What appears to have been intended as an homage to Canada’s veterans turned into a horrible verbal assault on newcomers to this country. Even then, his apparent point that recent arrivals need to understand the importance of wearing poppies to honour Nov. 11 might have avoided being offside had he not used the inexcusable phrase “you people.”

Those two words have been jumped on for their purported “racist” connotation, which requires making a fairly circuitous inference. Indeed, conflating immigration and race amounts to a category error that detracts from Cherry’s truly grievous offense. To say, “You people over there should come in out of the rain because the bus isn’t coming for an hour” is one thing. To say, “You people don’t belong on the bus because you weren’t born here and are in some way different from us” is a crude violation of hospitality and, worst of all, a despicable act of dehumanization. It doesn’t just divide people into “them” and “us.” It cleaves the world into fully and less-than-fully human.

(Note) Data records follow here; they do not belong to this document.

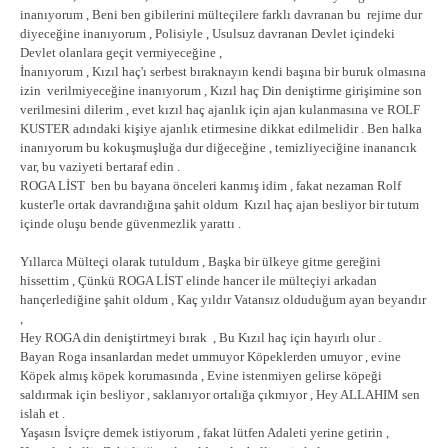
inanıyorum , Beni ben gibilerini mülteçilere farklı davranan bu rejime dur
diyeceğine inanıyorum , Polisiyle , Usulsuz davranan Devlet içindeki
Devlet olanlara geçit vermiyeceğine ,
İnanıyorum , Kızıl haç'ı serbest bıraknayın kendi başına bir buruk olmasına
izin verilmiyeceğine inanıyorum , Kızıl haç Din deniştirme girişimine son
verilmesini dilerim , evet kızıl haç ajanlık için ajan kulanmasına ve ROLF
KUSTER adındaki kişiye ajanlık etirmesine dikkat edilmelidir . Ben halka
inanıyorum bu kokuşmuşluğa dur diğeceğine , temizliyeciğine inanancık
var, bu vaziyeti bertaraf edin .
ROGA LİST ben bu bayana önceleri kanmış idim , fakat nezaman Rolf
kuster'le ortak davrandığına şahit oldum Kızıl haç ajan besliyor bir tutum
içinde oluşu bende güvenmezlik yarattı .
Yıllarca Mülteçi olarak tutuldum , Başka bir ülkeye gitme gereğini
hissettim , Çünkü ROGA LİST elinde hancer ile mülteçiyi arkadan
hançerlediğine şahit oldum , Kaç yıldır Vatansız olduduğum ayan beyandır
,
Hey ROGA din deniştirtmeyi bırak , Bu Kızıl haç için hayırlı olur .
Bayan Roga insanlardan medet ummuyor Köpeklerden umuyor , evine
Köpek almış köpek korumasında , Evine istenmiyen gelirse köpeği
saldırmak için besliyor , saklanıyor ortalığa çıkmıyor , Hey ALLAHIM sen
islah et .
Yaşasın İsviçre demek istiyorum , fakat lütfen Adaleti yerine getirin ,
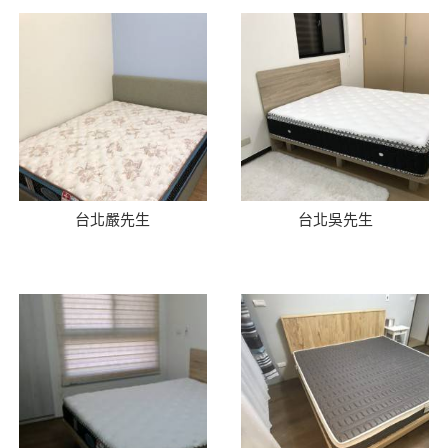
台北嚴先生
台北吳先生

It ravages the very idea of human dignity.

As my colleague Andrew Bennett put it in a recent Convivium interview, we are witnessing such onslaught on human dignity all around us in a way that embraces “the baser aspects of our nature, where this idea that ‘my choice, my position, my ideology, my philosophy is the right one, and if you don’t accept that, then you can be discounted.’ The attitude is that ‘I don’t accept that you can hold (a particular) position because it’s not in concert with the broad trend (of) society (so) I’m going to shut you out.”

Such an attitude is exactly what Don Cherry manifested in his underlying comments, and particularly in his egregious use of “you people” as a slur against those who choose not to, or simply don’t know they’re expected to, wear poppies to honour those who fought wars for our freedom.

Such dehumanizing shutting out is a price no individual can be free to ask any Canadians to pay.